Johns Hopkins graduate Victor Ferreira was unmasked as GRU operative Sergey Cherkasov, according to a federal indictment and Western security officials — The Washington Post reports.
Using the access he gained during his two years in Washington, Cherkasov filed reports to his bosses in Russia’s military intelligence service, the GRU, on how senior officials in the Biden administration were responding to the Russian military buildup before the war in Ukraine, according to an FBI affidavit.
The details that have since emerged provide extraordinary visibility into highly cloaked aspects of Russian intelligence, including the Kremlin’s almost obsessive effort to infiltrate Western targets with “illegals” — spies who operate as lone agents with no discernible link to their home service — rather than diplomats with the legal protections that come with working out of an embassy.
The case has revealed lingering vulnerabilities in Western defenses more than a decade after the FBI arrested 10 Russian illegals in a sweep that made global headlines and spawned a popular television series, “The Americans.” U.S. officials acknowledge that the bureau discovered Cherkasov’s identity and GRU affiliation only after his arrival in Washington. The FBI declined to comment on the case.

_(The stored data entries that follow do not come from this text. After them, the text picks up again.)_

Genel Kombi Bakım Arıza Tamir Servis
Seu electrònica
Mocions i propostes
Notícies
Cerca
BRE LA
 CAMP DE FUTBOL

The revelations have also exposed serious lapses in Russian tradecraft. Authorities have mined Cherkasov’s computer and other devices and found a trove of evidence, according to court records and security officials, including emails to his Russian handlers, details about “dead drops” where messages could be left, records of illicit money transfers, and an error-strewn personal history that he appears to have composed while trying to memorize details of his fictitious life.
His arrest last April came at the outset of an ongoing roll-up of Russian intelligence networks across Europe, a crackdown launched after Russia’s invasion of Ukraine that officials say has inflicted greater damage on Kremlin spy agencies than any other effort since the end of the Cold War.
The FBI and CIA have played extensive behind-the-scenes roles in this wave of arrests and expulsions, according to Western officials. The charges filed Friday followed a multiyear investigation in which FBI agents gained access to devices seized by authorities in Brazil, according to the indictment, and were permitted to meet with the accused spy face-to-face in São Paulo.
This article is based on interviews with senior U.S., European and Brazilian security officials along with Brazilian court documents obtained by The Washington Post that have not been previously released, as well as the U.S. indictment.
Russia has denied that Cherkasov is a spy and requested his extradition from Brazil by presenting what U.S. officials regard as yet another fictional identity, claiming that he is neither a student nor a secret agent but a wanted heroin trafficker who fled Russia to avoid prison.
Cherkasov’s accounts of his life have also shifted dramatically. After initially insisting that he was Ferreira and that Dutch authorities were mistaken, he admitted his Russian identity in hopes that doing so would help him secure a reduced sentence, said Paulo Ferreira, an attorney who represented Cherkasov and has the same last name as his client’s alter ego.
Even then, Cherkasov engaged in further deception, according to Brazilian court records. At one point, he delivered a tearful confession in which he said he had fled Russia out of fear of punishment for a petty crime. He later endorsed the story presented by the Russian government, even though it supposedly meant facing an even longer sentence in a Russian prison system notorious for its brutality.
Cherkasov’s attorney declined a request from The Post to speak with his client, saying he “doesn’t want to talk with any journalists.”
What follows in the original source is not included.